Como foi a construção do conceito do álbum?
O disco começa com “Outro Sim”, que é um manifesto sobre a vida e que fala que sempre há um recomeço a cada dia. Outro dia, outro amor, outras possibilidades... a mensagem da música é essa. “Tambor”, a segunda música, é uma ode à festa e ao instrumento mais ancestral. E, por um encontro totalmente inusitado, consegui trazer o Afrika Bambaataa, que apareceu aqui no estúdio graças a amigos em comum. Eu queria trazer o funk histórico e o Afrika é fundamental, já que sua “Planet Rock”, foi a pedra fundamental do Miami Bass. Depois o disco vem para um lado mais intimista: falo da perda da minha mãe (“Antídoto”) e do casamento desfeito (“O que ficou”). “Double love”, do Fausto Fawcett e do Laufer, joga o disco pra cima e fala sobre a busca do prazer, seja da forma que for. No fim do álbum tem “Valsa do Desejo”, que é uma declaração de amor para o meu marido. E fecha com “Amor Geral”, que é outro manifesto, quase uma vinheta editorial, sintetizando o conceito do álbum.

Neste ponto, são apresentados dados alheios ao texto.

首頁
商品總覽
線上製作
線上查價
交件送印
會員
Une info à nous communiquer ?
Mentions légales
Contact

Quando teremos o show do novo disco?
Já estamos ensaiando, mas acho que só lançaremos a turnê no segundo semestre. Preciso ainda criar a estrutura de palco, cenário, figurino, luz. Pensar no conceito do show, pinçar quais músicas antigas cabem no roteiro, ver se algum arranjo antigo será mexido. Por exemplo, “Você pra mim”, estará no show com uma nova roupagem. Fui convidada a tocar no dia 12 de agosto, em um dos palcos que a Prefeitura do Rio montará para a Olimpíada, e pretendo já apresentar o novo show nessa ocasião. No dia 28 de junho, vou tocar, ainda com o projeto do “Eletro-Acústico”, no Teatro Porto Seguro, em São Paulo. Nesse show, devo apresentar uma versão acústica de “Outro Sim” e, talvez, de “Tambor” já para dar um gostinho para a galera.

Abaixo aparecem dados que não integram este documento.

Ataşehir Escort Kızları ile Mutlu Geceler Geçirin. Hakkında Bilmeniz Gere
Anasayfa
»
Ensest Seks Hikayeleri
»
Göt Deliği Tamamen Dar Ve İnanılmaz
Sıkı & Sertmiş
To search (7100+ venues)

Agora, com o álbum na rua, como você sente o mercado da música atual?
Ainda estamos em transição, não dá para ter uma real noção do que é fazer sucesso hoje em dia. É tocar no rádio? Mas é tão complicado tocar… Venda de disco hoje já não quer dizer muita coisa. Então eu foco muito na Internet, que é hoje o local mais democrático para fazer o nosso trabalho circular. Procuro investir em uma Fan Page legal, com conteúdo. Mostro os livros e discos que curto, quais são minhas referências como artista, minhas posições políticas. Isso é fundamental para mim. E o público reage bem, sinto uma sintonia bacana dos meus fãs com meus pensamentos. Não me inibo em dizer que o modelo político brasileiro é ineficiente e que nada vai mudar sem uma reforma política. Existe um gap enorme entre a população e seus dirigentes. Não entendo o Temer como presidente e acho que o povo deve eleger o seu comandante. Sempre fui de esquerda. Fiz campanha para o Lula, toquei em sua posse, e posso dizer que estou desiludida com o PT, especialmente após a sua aliança com o PMDB. Hoje, me sinto independente, não há partido que me represente.